Traveling is such a love language for me- I thrive on new adventures and am always seeking to discover new corners of the world. While having gut health issues can seem like a challenge when traveling, I never let it stop me from frolicking across continents and seeing the wonders of the world. It is true that traveling with Crohn’s Disease, Ulcerative Colitis, or general stomach issues can be daunting, but it is absolutely possible! In fact, I argue that it is necessary. It is so easy to get into a pattern of self-pity and discouragement when struggling with health issues, yet traveling breaks this pattern. It frees your mind from focusing inward and forces you to focus outward on another culture and become amazed at new kinds of food, people, and nature.
Here are a few tips I have as you begin planning for your next trip:
- Two words: Aisle Seat. If your travel includes hopping on a plane, do your best to select an aisle seat when purchasing your ticket. While the window seat can be appealing with a view of take-off and landing, there is nothing more awkward than stepping over your other two seat mates multiple times throughout the flight just to go to the restroom.

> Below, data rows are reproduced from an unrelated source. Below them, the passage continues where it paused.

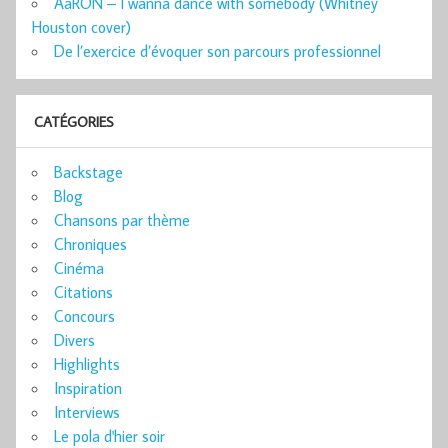
AaRON – I wanna dance with somebody (Whitney
Houston cover)
De l’exercice d’évoquer son parcours professionnel
CATÉGORIES
Backstage
Blog
Chansons par thème
Chroniques
Cinéma
Citations
Concours
Divers
Highlights
Inspiration
Interviews
Le pola d'hier soir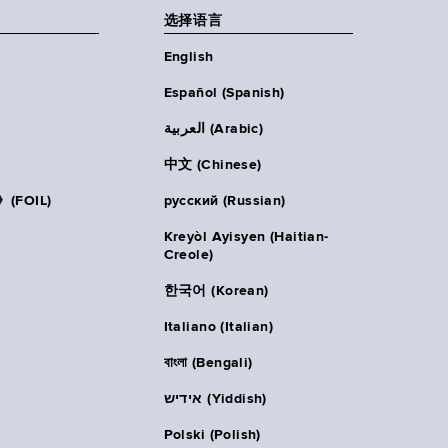
选择语言
English
Español (Spanish)
العربية (Arabic)
中文 (Chinese)
FOIL)
русский (Russian)
Kreyòl Ayisyen (Haitian-
Creole)
한국어 (Korean)
Italiano (Italian)
বাংলা (Bengali)
אידיש (Yiddish)
Polski (Polish)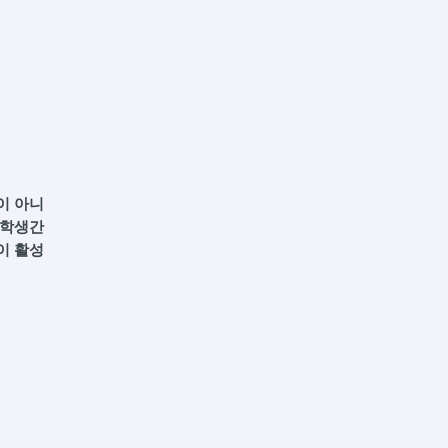
이 아니
장학생간
이 활성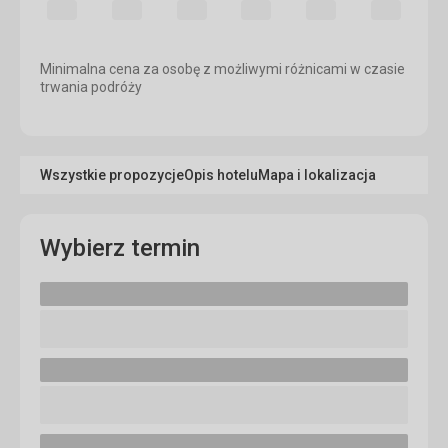
Minimalna cena za osobę z możliwymi różnicami w czasie
trwania podróży
Wszystkie propozycje
Opis hotelu
Mapa i lokalizacja
Wybierz termin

- Minimize stress. Any kind of travel, whether for work or vacation, can be stressful, both physically and mentally. Since stress is a leading trigger for a flare up, it is important to ward it off when possible. You can do this simply by meditating for a few minutes, taking several slow, deep breaths for at least 10 seconds, read a favorite book, or go for a walk. Don’t let stress ruin your trip- catch it before it manifests itself within the gut.

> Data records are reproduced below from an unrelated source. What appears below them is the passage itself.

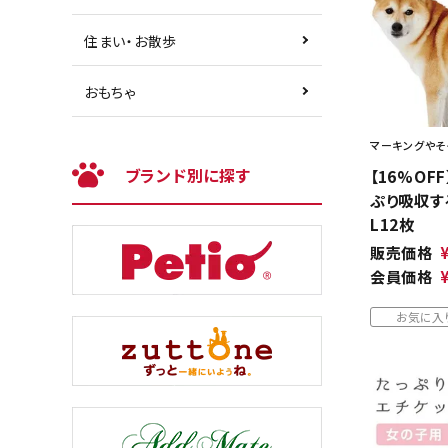
住まい・お散歩
おもちゃ
マーキングやそ
ブランド別に探す
【16%OFF
ぷり吸収す
L12枚
販売価格
会員価格
お気に入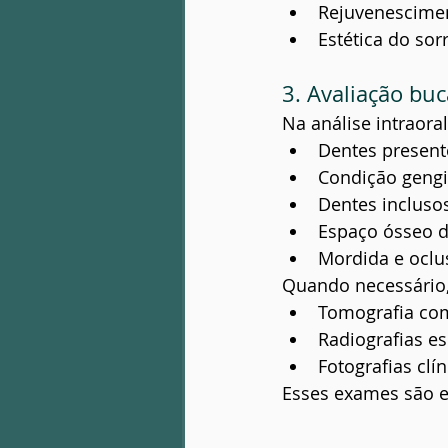
Rejuvenescimen
Estética do sor
3. Avaliação bu
Na análise intraora
Dentes present
Condição gengi
Dentes incluso
Espaço ósseo d
Mordida e oclu
Quando necessário
Tomografia co
Radiografias es
Fotografias clín
Esses exames são e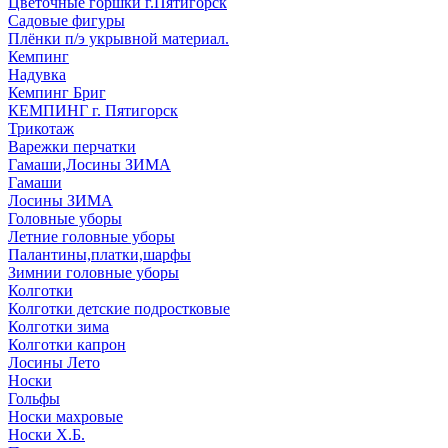
Цветочные горшки г.Пятигорск
Садовые фигуры
Плёнки п/э укрывной материал.
Кемпинг
Надувка
Кемпинг Бриг
КЕМПИНГ г. Пятигорск
Трикотаж
Варежки перчатки
Гамаши,Лосины ЗИМА
Гамаши
Лосины ЗИМА
Головные уборы
Летние головные уборы
Палантины,платки,шарфы
Зимнии головные уборы
Колготки
Колготки детские подростковые
Колготки зима
Колготки капрон
Лосины Лето
Носки
Гольфы
Носки махровые
Носки Х.Б.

- Remember your records. Whether you are going for a weekend or for a few months, you need to keep a copy of your medical records with you in case of an emergency. With technology it is incredibly easy to keep track of your records through a health app, allowing you to never get stuck without them when you need this information the most. When living in Spain, I was put in the hospital for a flare up and, while they didn’t speak much English, having my records with me saved a lot of time and frustration trying to explain my condition through a language barrier.

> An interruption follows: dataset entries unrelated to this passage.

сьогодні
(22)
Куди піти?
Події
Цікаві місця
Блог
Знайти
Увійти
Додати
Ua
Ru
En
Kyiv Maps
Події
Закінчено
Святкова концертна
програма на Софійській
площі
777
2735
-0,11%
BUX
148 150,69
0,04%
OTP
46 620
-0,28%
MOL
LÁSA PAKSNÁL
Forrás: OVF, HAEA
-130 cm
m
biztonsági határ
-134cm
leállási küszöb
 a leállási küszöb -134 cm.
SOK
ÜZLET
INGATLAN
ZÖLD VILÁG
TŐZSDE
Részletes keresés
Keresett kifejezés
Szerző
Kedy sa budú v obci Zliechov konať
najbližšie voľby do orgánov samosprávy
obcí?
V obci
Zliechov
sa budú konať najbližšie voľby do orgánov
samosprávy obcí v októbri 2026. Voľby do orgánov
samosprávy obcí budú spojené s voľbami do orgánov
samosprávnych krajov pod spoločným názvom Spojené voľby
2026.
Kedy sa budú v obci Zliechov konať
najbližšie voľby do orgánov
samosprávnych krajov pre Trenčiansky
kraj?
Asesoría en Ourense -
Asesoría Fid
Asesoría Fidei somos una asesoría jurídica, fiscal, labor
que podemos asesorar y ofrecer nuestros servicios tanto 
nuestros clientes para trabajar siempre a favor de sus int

- Don’t forget your medication. This tip is pretty self-explanatory. If you take medication for your condition on a daily basis, pack enough of it to last you the duration of the trip. It is even a good idea to pack a few extra days’ worth of medication in case, for whatever reason, your trip is extended.
- Meal prep ahead of time. Take a little time before your trip to think through the meal situations throughout your trip. Will your hotel have a continental breakfast? Are you going to a developing country that may have food that is disagreeable with your GI tract? Will you have access to a kitchen? If there are any meal situations that may seem questionable to you, pack food that you know works well for you. If you have access to a kitchen, go to the local grocery store and stock up on nutrient dense food to cook for your meals. If you won’t have access to a kitchen, stock up on food that you can eat raw for a meal or a snack. (If you are in a country where the water supply is questionable, only choose fruits and vegetables with a thick peel like a banana or orange.)
- Combat travel sickness. Traveling can really take a toll on the body and lower the immune system, leaving the body vulnerable to sickness. Crohn’s Disease and Ulcerative Colitis are auto-immune diseases that require the use of immunosuppressant medication, so UC and Crohn’s warriors are already living with a lower immune system than normal. Add the stress of travel to an already lowered immune system and that can often lead to sickness.
- Drink plenty of water throughout the day
- Eat a variety of nutrient-dense food
- Add probiotics to your daily diet to add good bacteria to your gut. You can do this either through probiotic supplements or fermented foods.
- Skip alcohol and coffee as these will dehydrate your body and make it more acidic
- Avoid sugar as it facilitates the right environment for bacteria and infections to grow
- Consume supplements of vitamins and minerals that you are not consuming enough of regularly in your diet.
Whether you are traveling overseas with Crohn’s or just traveling a few hours away for New Year’s, it is absolutely possible to enjoy your trip! Once you follow these few tips and prepare ahead of time, the only question left to ask is…where will you travel in 2017?